1)Deride güneş ışığı yardımı ile;
Ehil D vitamini alımı günde 20 dakika boyunca kol, bacak ve yüzün ışığa maruz kalması yerinde olabilir.
D vitamini,
Tüm D vitamini imalatının % 80’i deride olur,
Geri kalanın % 20’si ise diyetle bitkisel kaynaklardan ergokalsiferol (D2 vitamini) ve hayvansal kaynaklardan kolekalsiferol (D3 vitamini) alınır
2) Diyetle besinlerden vitamin D2 ve vitamin D3 alınmasıyla ;
Hayvansal besinlerden alınan kolekalsiferol(D3) ile bitkisel besinlerden alınan ergokalsiferol (D2), ince barsaklardan emilir. Emilen D Vitamini Karaciğerde metabolize olur. D Vitamininin ziyadesi Karaciğer, yağ ve kas dokularında depolanır. Vitamin D’nin bir kısmı, karaciğerde 25-hidroksikolekalsiferole [25(OH)D3] yahut 25-hidroksiergokalsiferole [25(OH)D2]’ye çevrilir. D Vitamininin depolanmayan kıymetli bir kısmı 25(OH)D3’e dönüşerek kana geçerse de az bir kısmı karaciğerde işlenerek safra yoluyla barsağa taşınır ve ince barsakdan tekrar emilir(enterohepatik dolaşım). Plazmada bulunan 25(OH)D3 yahut 25(OH)D2, böbrek hücrelerine gelir ve hidroksilaz enziminin tesiriyle hücre içinde 1.25(OH)2D3 yahut 1.25(OH)2D2’ye dönüşerek etkin D Vitamini Metabolitini oluşturur.
D vitaminin vücuttaki rolü
D vitamini bağırsaktan kalsiyum ve fosfor emilimini kolaylaştırıp, böbreklerden fosfor geri emilimini uyararak kemik mineral metabolizmasını direkt etkilemektedir.

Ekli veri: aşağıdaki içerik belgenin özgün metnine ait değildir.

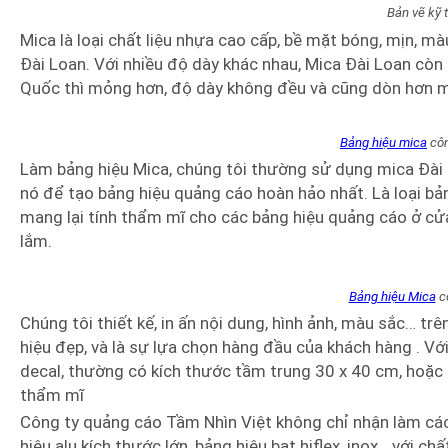
Bản vẽ kỹ 
Mica là loại chất liệu nhựa cao cấp, bề mặt bóng, mịn, m
Đài Loan. Với nhiều độ dày khác nhau, Mica Đài Loan cò
Quốc thì mỏng hơn, độ dày không đều và cũng dòn hơn m
Bảng hiệu mica
côn
Làm bảng hiệu Mica, chúng tôi thường sử dụng mica Đài
nó để tạo bảng hiệu quảng cáo hoàn hảo nhất. Là loại bản
mang lại tính thẩm mĩ cho các bảng hiệu quảng cáo ở cử
lắm.
Bảng hiệu Mica
cô
Chúng tôi thiết kế, in ấn nội dung, hình ảnh, màu sắc… trê
hiệu đẹp, và là sự lựa chọn hàng đầu của khách hàng . V
decal, thường có kích thước tầm trung 30 x 40 cm, hoặc 4
thẩm mĩ
Công ty quảng cáo Tầm Nhìn Việt không chỉ nhận làm cá
hiệu alu kích thước lớn, bảng hiệu bạt hiflex, inox,…với c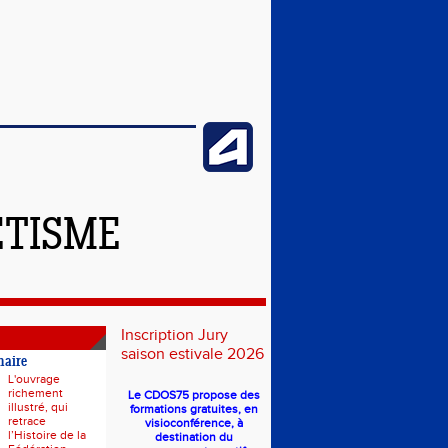
ÉTISME
Inscription Jury
saison estivale 2026
naire
L'ouvrage
richement
Le CDOS75 propose des
illustré, qui
formations gratuites, en
retrace
visioconférence, à
l’Histoire de la
destination du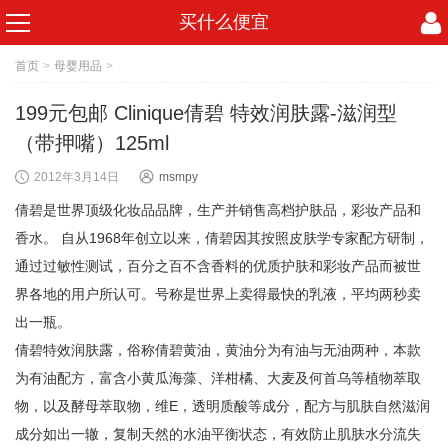
买什么便宜
首页
>
母婴用品
>
199元包邮 Clinique倩碧 特效润肤露-滋润型
（带押嘴）125ml
2012年3月14日
msmpy
倩碧是世界顶级化妆品品牌，生产并销售高档护肤品，彩妆产品和
香水。 自从1968年创立以来，倩碧因其按照皮肤学专家配方研制，
通过过敏性测试，百分之百不含香料的优质护肤和彩妆产品而被世
界各地的用户所认可。号称是世界上卖得最快的乳液，平均两秒卖
出一瓶。
倩碧特效润肤露，俗称倩碧黄油，黄油分为有油与无油两种，本款
为有油配方，富含小黄瓜海藻、洋柑橘、大麦及何首乌等植物萃取
物，以及酵母萃取物，维E，透明质酸等成分，配方与肌肤自然滋润
成分如出一辙，复制天然的水油平衡状态，有效防止肌肤水分流失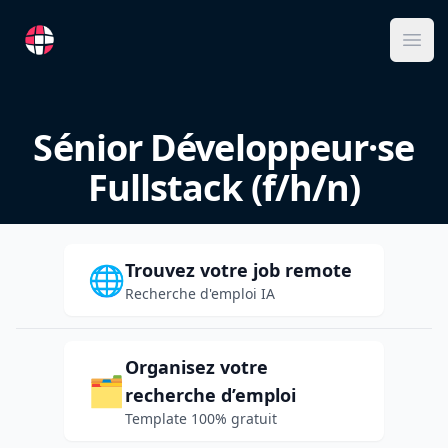
RemoteFR
Ope
Sénior Développeur·se
Fullstack (f/h/n)
Trouvez votre job remote
🌐
Recherche d'emploi IA
Organisez votre
🗂️
recherche d’emploi
Template 100% gratuit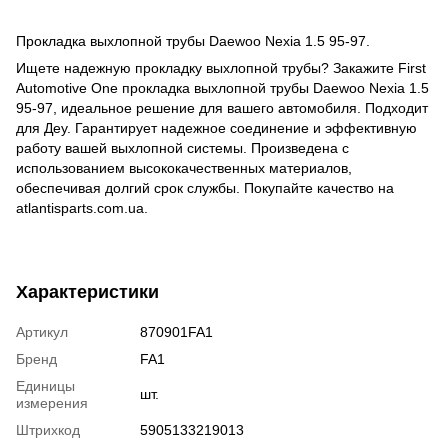
Прокладка выхлопной трубы Daewoo Nexia 1.5 95-97.
Ищете надежную прокладку выхлопной трубы? Закажите First
Automotive One прокладка выхлопной трубы Daewoo Nexia 1.5
95-97, идеальное решение для вашего автомобиля. Подходит
для Деу. Гарантирует надежное соединение и эффективную
работу вашей выхлопной системы. Произведена с
использованием высококачественных материалов,
обеспечивая долгий срок службы. Покупайте качество на
atlantisparts.com.ua.
Характеристики
Артикул
870901FA1
Бренд
FA1
Единицы
шт.
измерения
Штрихкод
5905133219013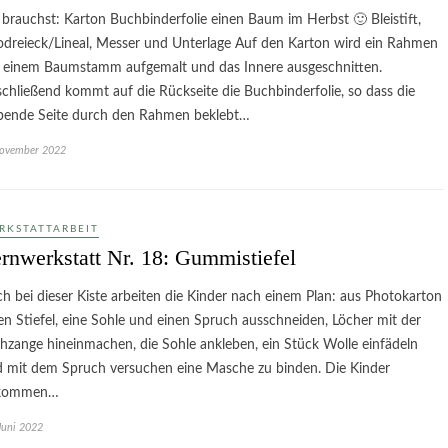
brauchst: Karton Buchbinderfolie einen Baum im Herbst 🙂 Bleistift,
dreieck/Lineal, Messer und Unterlage Auf den Karton wird ein Rahmen
 einem Baumstamm aufgemalt und das Innere ausgeschnitten.
chließend kommt auf die Rückseite die Buchbinderfolie, so dass die
bende Seite durch den Rahmen beklebt…
November 2022
RKSTATTARBEIT
rnwerkstatt Nr. 18: Gummistiefel
h bei dieser Kiste arbeiten die Kinder nach einem Plan: aus Photokarton
en Stiefel, eine Sohle und einen Spruch ausschneiden, Löcher mit der
hzange hineinmachen, die Sohle ankleben, ein Stück Wolle einfädeln
 mit dem Spruch versuchen eine Masche zu binden. Die Kinder
kommen…
Juni 2022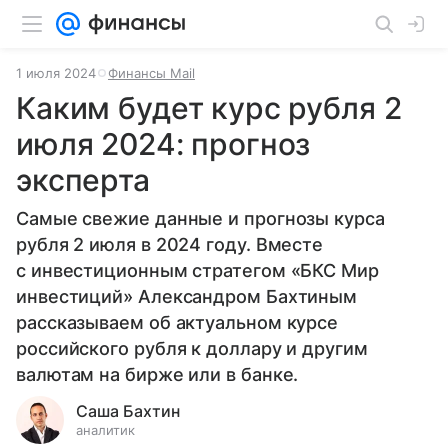
1 июля 2024
Финансы Mail
Каким будет курс рубля 2
июля 2024: прогноз
эксперта
Самые свежие данные и прогнозы курса
рубля 2 июля в 2024 году. Вместе
с инвестиционным стратегом «БКС Мир
инвестиций» Александром Бахтиным
рассказываем об актуальном курсе
российского рубля к доллару и другим
валютам на бирже или в банке.
Саша Бахтин
аналитик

İskelet sistemi ve D vitamini ; D vitamini eksikliği ile iskelet sistemindeki belirtilerle ortaya çıkan marazlar raşitizm ve osteomalasidır.Raşitizm, mahsusen süt evlatlarında ve birinci yaşlarda çok görülür.Raşitizmde kemikler yumuşar ve kolay bükülür hal alır.Bacaklarda X yahut O biçimi çarpıklıklar olur.Osteomalasi ise yetişkinlerde yaygın olarak görülür ve kemikler daha yumuşaktır. Vücutta kalsiyum emilimi ve kemik mineral yoğunluğu düşüktür.Sık tevellüt yapan, yetesiz ve istikrarsız beslenen, güneşten yararlanamayan bireylerde risk artar.
Diyabet ve D vitamini ; D vitamini pankreasdan insülin salgılayan beta hücrelerini uyararak insülin salınımını arttırır. Serum 25-OH-D ile isülin hassaslığı arasında müspet bağ gözlenmiştir. Başkaca D vitamini yangısal unsur üretimi ve lenfosit çoğalmasını azaltarak Tip 1 diyabet oluşuma riskini ve mahsusen açlık kan şekerini düşürdüğü gözlenmiştir.
Obezite ve D vitamini; Vitamin D eksikliği deri altında yağ birikimini artırabilir. Obezitede yağ dokusu arttığı için D vitamini bu dokuda daha ziyade depolanmaktadır.
Ortak genetik ve çevresel ortamlarda gelişen, bel muhiti kalınlığı, yüksek tansiyon, kan yağlarında bozukluk, kan şekeri yüksekliği ile karakterize bir kardiyometabolik risk faktörleri olarak tanımlanan metabolik sendroma bağlı olan D vitamini eksikliğinin yerkürede populasyonu % 30 -60 olarak görülmektedir.
D vitamini alımı, BKİ (Beden Kitle İndeksi )’ni azaltır ve birlikte kan basınıcını düzenleyerek tansiyonu dengeleyebilir. Ayrıyeten D Vitamini kimi kanserlerin (meme, prostat, kolon rektum kanseri) otoimmun illetlerin, kalp marazlarının gelişimini önler.
D vitaminin eksikliği riski taşıyan kümeleri şu formda sıralayabiliriz.